[Page-level text extractions]

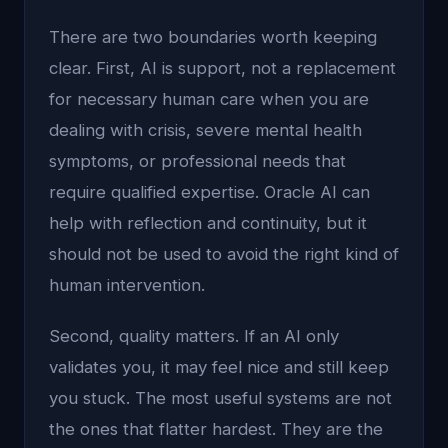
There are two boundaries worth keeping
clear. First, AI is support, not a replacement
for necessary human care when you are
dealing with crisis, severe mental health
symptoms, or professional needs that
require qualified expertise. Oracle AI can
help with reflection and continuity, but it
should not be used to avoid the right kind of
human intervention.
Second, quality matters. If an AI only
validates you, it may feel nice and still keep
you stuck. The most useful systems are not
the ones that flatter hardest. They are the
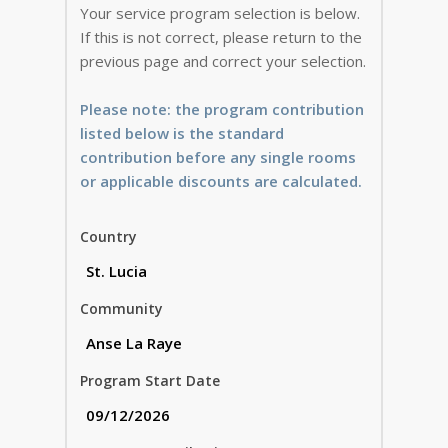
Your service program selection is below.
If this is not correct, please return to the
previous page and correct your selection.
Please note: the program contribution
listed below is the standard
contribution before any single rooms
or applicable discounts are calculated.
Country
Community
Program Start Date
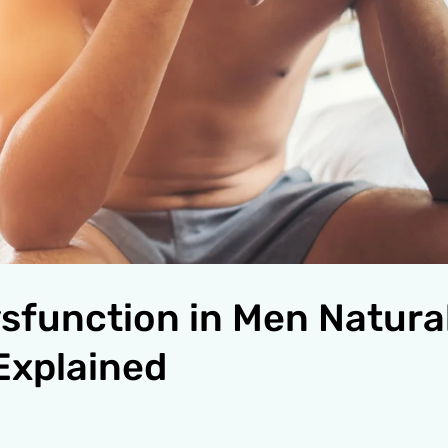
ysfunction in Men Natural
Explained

* * *

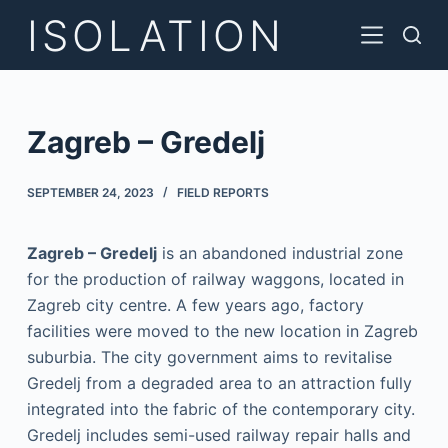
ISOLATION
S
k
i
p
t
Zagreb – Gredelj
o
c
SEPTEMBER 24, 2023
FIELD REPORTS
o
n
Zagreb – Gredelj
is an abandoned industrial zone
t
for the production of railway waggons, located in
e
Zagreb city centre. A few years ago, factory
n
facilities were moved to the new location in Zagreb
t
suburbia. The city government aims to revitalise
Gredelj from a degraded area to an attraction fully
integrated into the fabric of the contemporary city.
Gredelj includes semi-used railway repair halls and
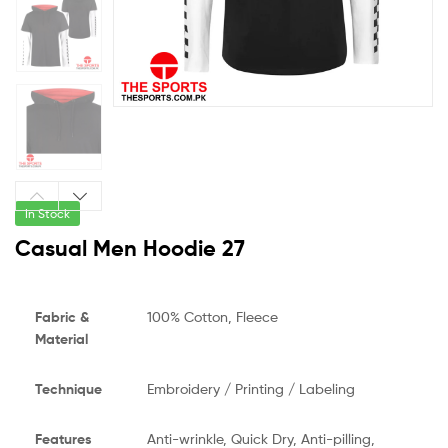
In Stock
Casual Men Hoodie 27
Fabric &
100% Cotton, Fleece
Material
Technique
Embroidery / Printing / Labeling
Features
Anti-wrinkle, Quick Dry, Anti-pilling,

> [YOUR INSTRUCTIONS] Out of the entries, report each line that contains the word "city".

> [YOUR SOLUTION]
Zagreb city centre. A few years ago, factory
suburbia. The city government aims to revitalise
integrated into the fabric of the contemporary city.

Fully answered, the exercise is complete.